> Work required
Every line that includes the word "Geissele" needs to be copied from the listing.

> Entries provided
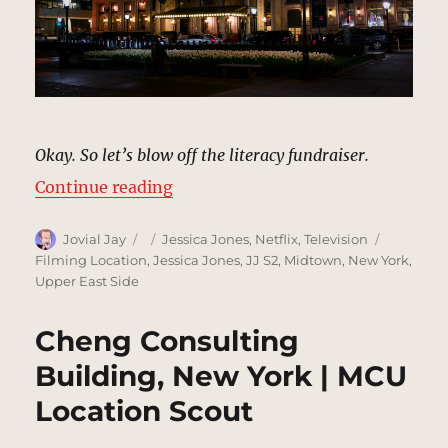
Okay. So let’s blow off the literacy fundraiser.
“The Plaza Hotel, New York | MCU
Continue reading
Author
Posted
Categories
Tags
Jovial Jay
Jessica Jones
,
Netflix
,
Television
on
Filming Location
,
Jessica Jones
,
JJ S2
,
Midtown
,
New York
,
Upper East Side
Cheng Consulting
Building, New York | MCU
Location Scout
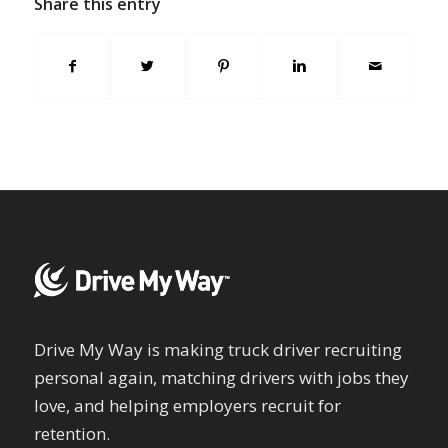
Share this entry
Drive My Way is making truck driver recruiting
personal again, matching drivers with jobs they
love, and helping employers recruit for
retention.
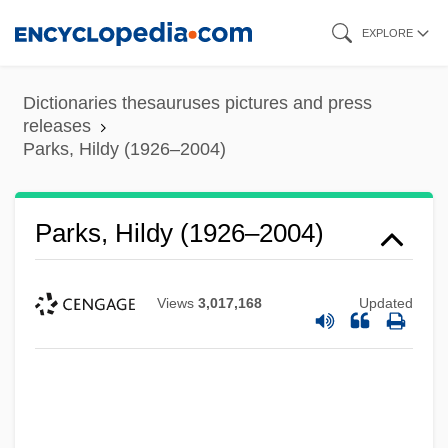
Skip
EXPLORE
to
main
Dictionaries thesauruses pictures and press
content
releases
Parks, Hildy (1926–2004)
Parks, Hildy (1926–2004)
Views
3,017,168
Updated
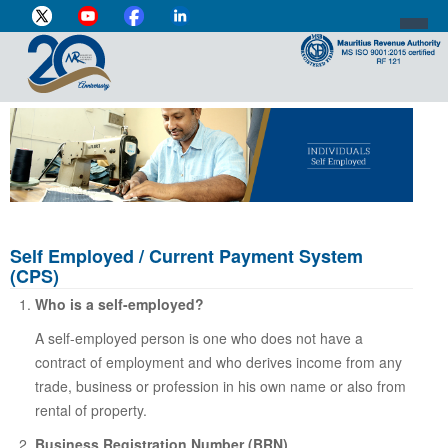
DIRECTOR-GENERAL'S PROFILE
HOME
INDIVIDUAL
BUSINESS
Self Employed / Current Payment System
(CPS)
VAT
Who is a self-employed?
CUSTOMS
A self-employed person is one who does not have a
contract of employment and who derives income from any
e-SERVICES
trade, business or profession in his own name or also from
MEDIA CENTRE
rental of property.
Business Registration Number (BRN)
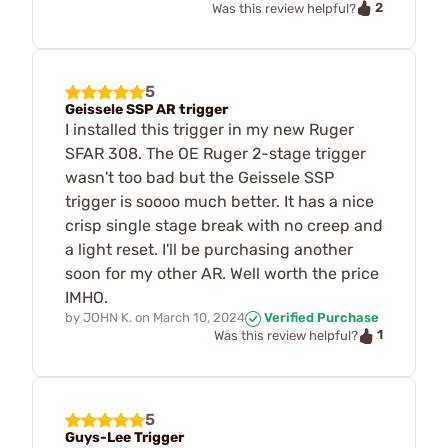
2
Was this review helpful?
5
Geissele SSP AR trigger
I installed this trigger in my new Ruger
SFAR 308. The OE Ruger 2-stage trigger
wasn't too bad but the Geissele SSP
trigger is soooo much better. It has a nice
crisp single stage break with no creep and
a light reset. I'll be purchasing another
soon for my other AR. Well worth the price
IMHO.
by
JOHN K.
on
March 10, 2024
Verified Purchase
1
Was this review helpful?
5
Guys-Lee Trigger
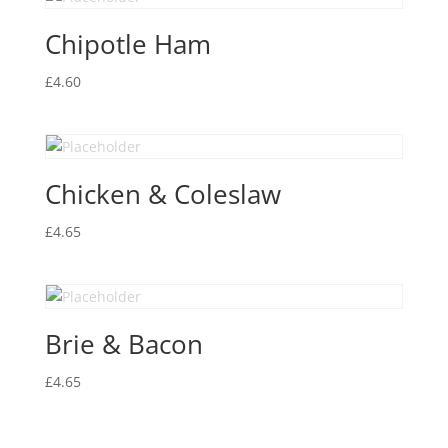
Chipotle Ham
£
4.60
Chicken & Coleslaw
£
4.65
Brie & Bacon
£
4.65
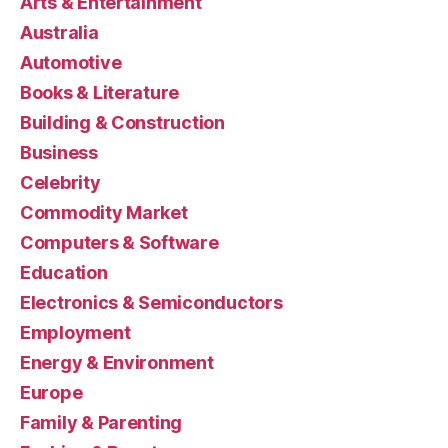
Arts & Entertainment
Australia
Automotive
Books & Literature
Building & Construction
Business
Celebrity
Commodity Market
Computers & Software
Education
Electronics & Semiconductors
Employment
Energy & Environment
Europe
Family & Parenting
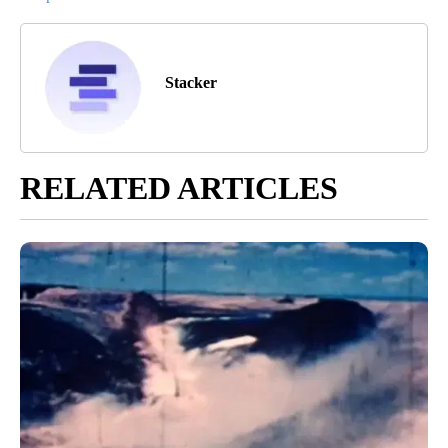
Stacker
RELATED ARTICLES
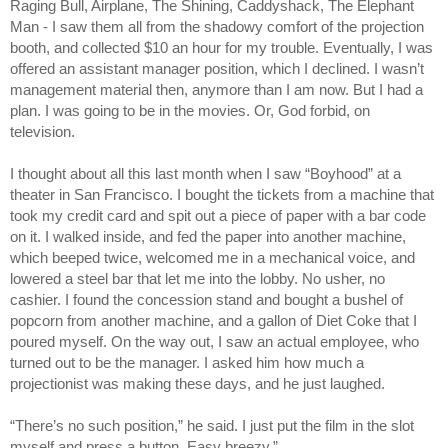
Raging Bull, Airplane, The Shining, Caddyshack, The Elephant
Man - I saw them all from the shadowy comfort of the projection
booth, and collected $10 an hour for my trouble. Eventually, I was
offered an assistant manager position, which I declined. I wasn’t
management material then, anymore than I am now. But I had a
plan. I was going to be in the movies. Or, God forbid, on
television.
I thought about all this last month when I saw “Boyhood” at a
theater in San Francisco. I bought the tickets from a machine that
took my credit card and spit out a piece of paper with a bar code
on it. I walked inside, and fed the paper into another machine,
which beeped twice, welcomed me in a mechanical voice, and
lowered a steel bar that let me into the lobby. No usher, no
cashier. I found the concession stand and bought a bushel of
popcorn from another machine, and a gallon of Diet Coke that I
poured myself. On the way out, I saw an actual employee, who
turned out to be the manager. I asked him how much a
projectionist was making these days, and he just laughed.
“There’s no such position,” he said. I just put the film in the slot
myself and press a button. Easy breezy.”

> Output
Geissele SSP AR trigger
wasn't too bad but the Geissele SSP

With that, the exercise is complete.